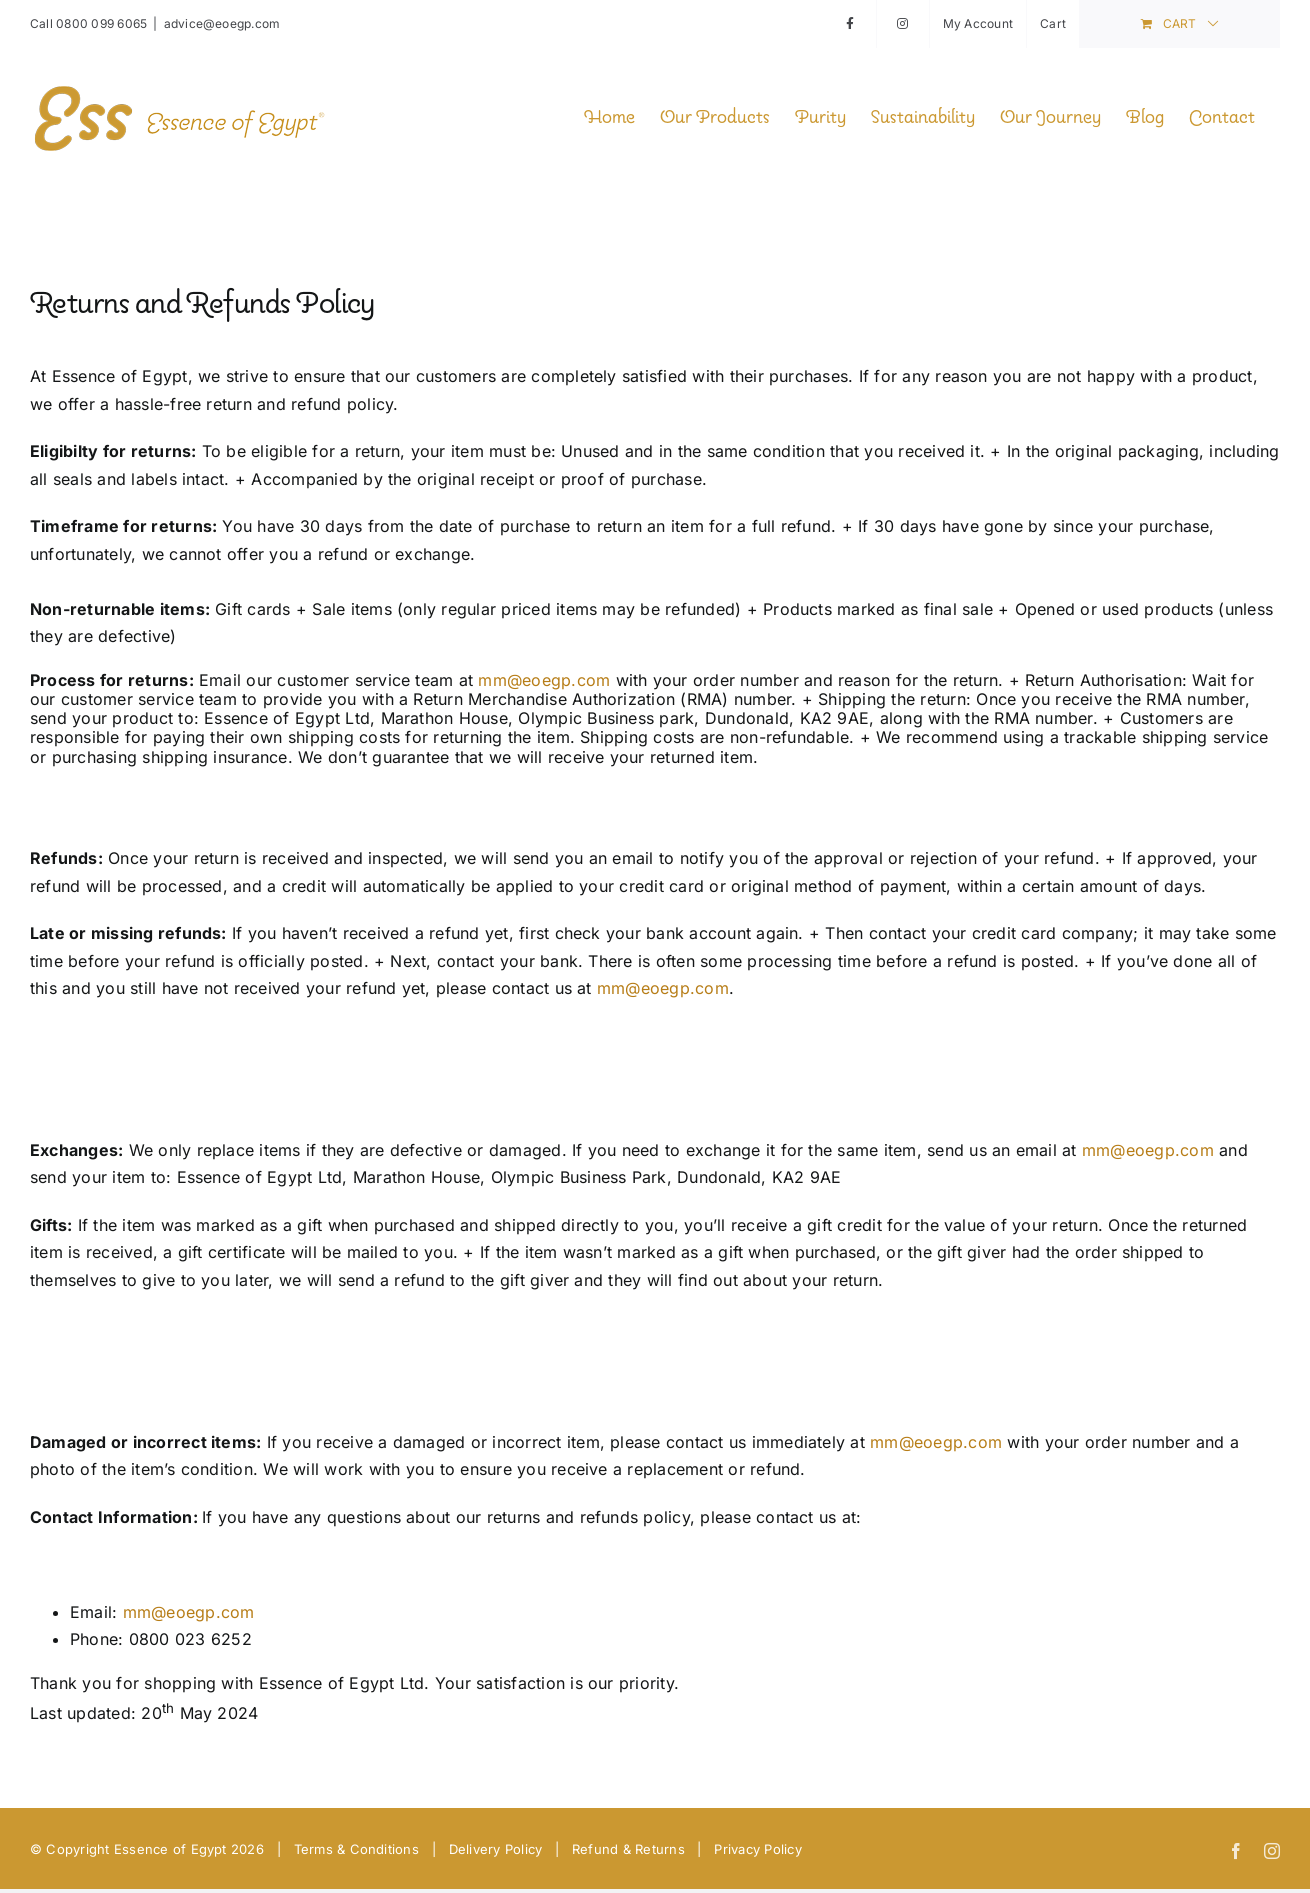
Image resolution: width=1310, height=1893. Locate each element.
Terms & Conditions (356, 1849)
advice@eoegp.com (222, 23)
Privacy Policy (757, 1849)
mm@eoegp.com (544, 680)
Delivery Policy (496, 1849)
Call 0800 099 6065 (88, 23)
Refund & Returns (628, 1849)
■ ■ ■
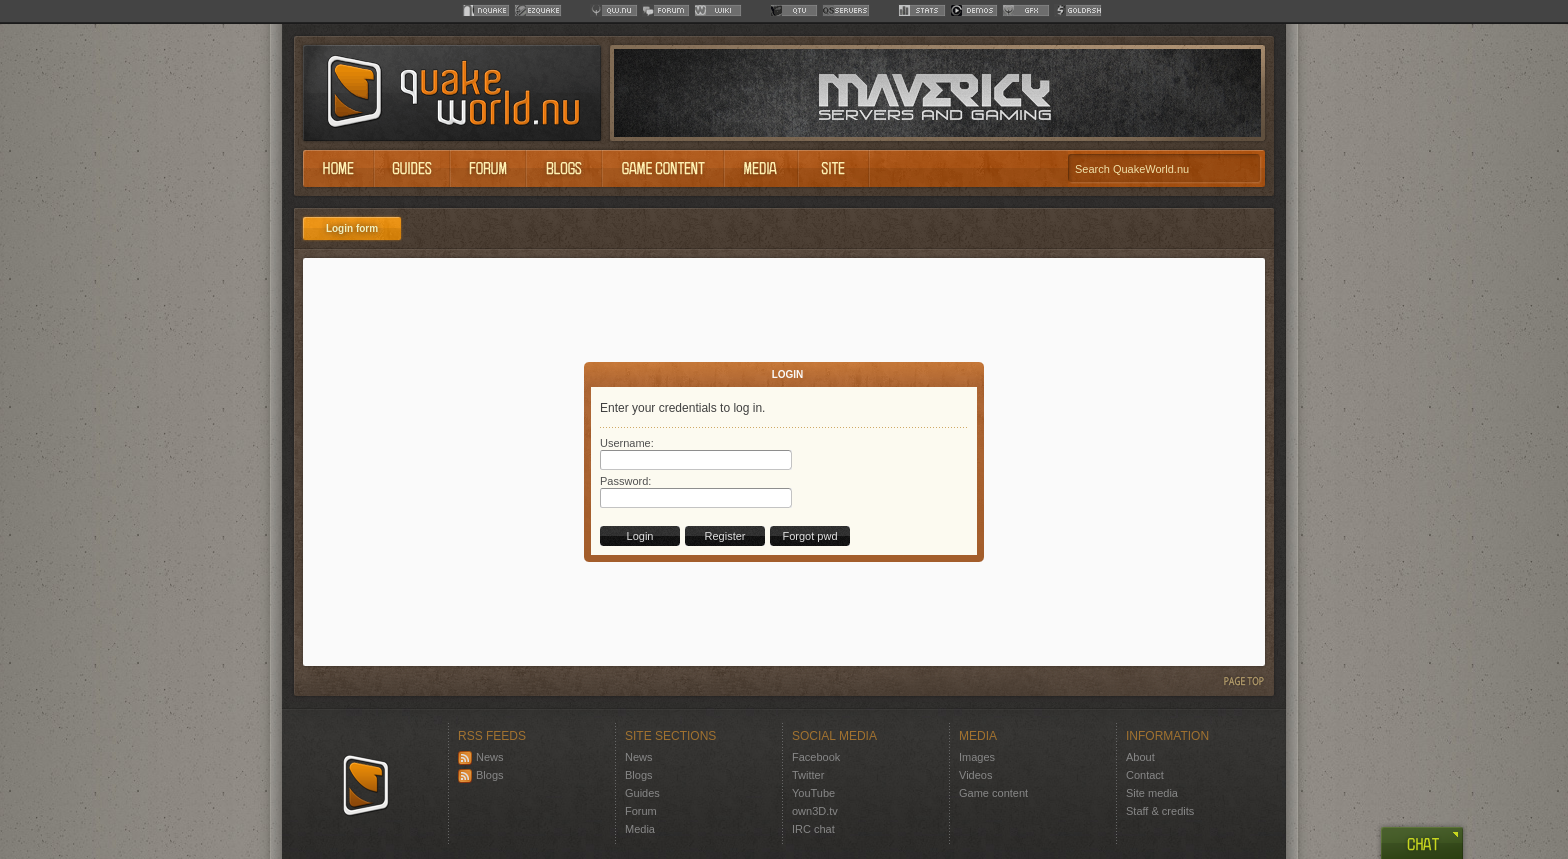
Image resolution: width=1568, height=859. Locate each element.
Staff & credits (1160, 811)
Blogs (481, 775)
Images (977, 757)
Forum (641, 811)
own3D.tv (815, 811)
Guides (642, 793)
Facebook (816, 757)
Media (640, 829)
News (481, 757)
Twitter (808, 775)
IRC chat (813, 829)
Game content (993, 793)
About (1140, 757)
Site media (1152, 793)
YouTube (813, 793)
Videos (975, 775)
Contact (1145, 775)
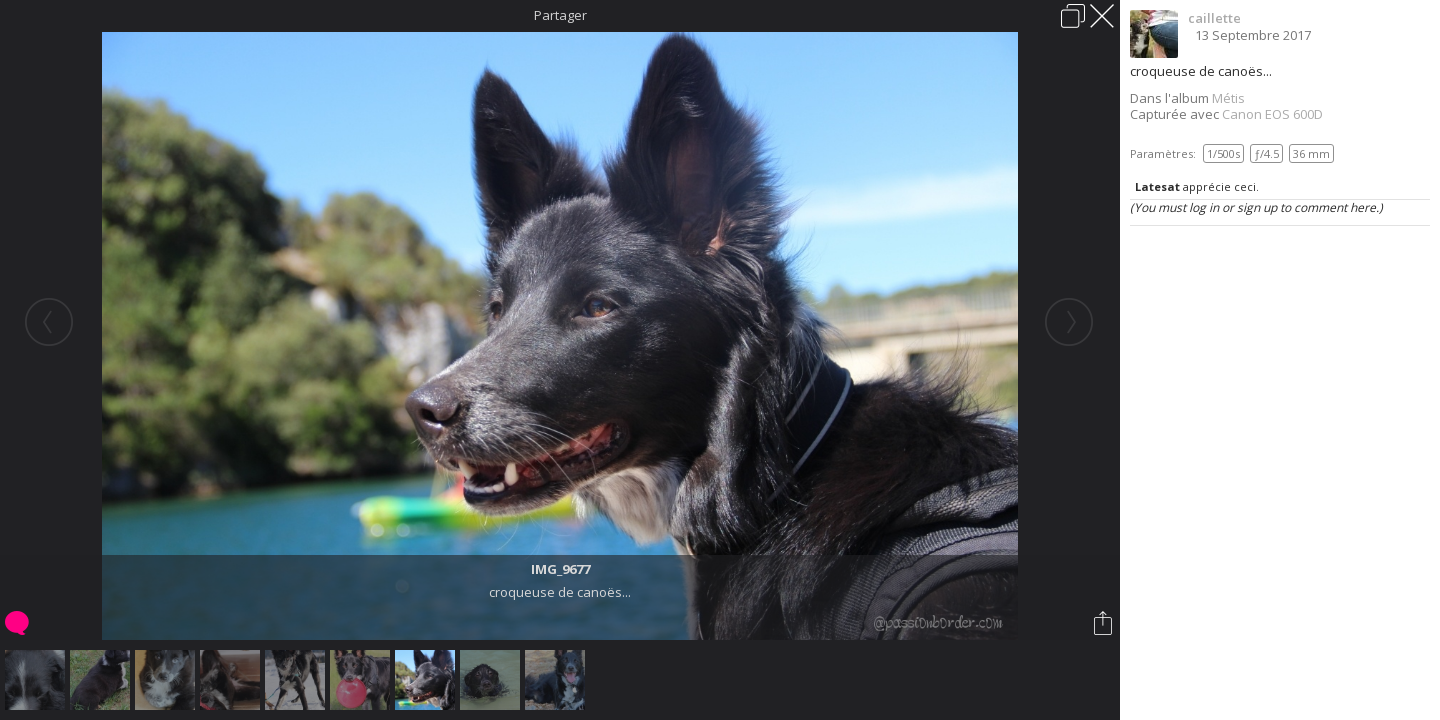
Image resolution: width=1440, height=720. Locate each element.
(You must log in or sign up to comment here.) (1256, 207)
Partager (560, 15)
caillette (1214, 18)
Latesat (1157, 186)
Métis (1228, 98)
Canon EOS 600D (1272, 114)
■ ■ ■
Repeat exactly, and only, the entries from the line with "Image resolution: width=1568, height=859." through the line with "Canon EOS 600D (1272, 114)". Pictures are skipped.

Image resolution: width=1568, height=859. Locate each element.
Staff & credits (1160, 811)
Blogs (481, 775)
Images (977, 757)
Forum (641, 811)
own3D.tv (815, 811)
Guides (642, 793)
Facebook (816, 757)
Media (640, 829)
News (481, 757)
Twitter (808, 775)
IRC chat (813, 829)
Game content (993, 793)
About (1140, 757)
Site media (1152, 793)
YouTube (813, 793)
Videos (975, 775)
Contact (1145, 775)
Image resolution: width=1440, height=720. Locate each element.
(You must log in or sign up to comment here.) (1256, 207)
Partager (560, 15)
caillette (1214, 18)
Latesat (1157, 186)
Métis (1228, 98)
Canon EOS 600D (1272, 114)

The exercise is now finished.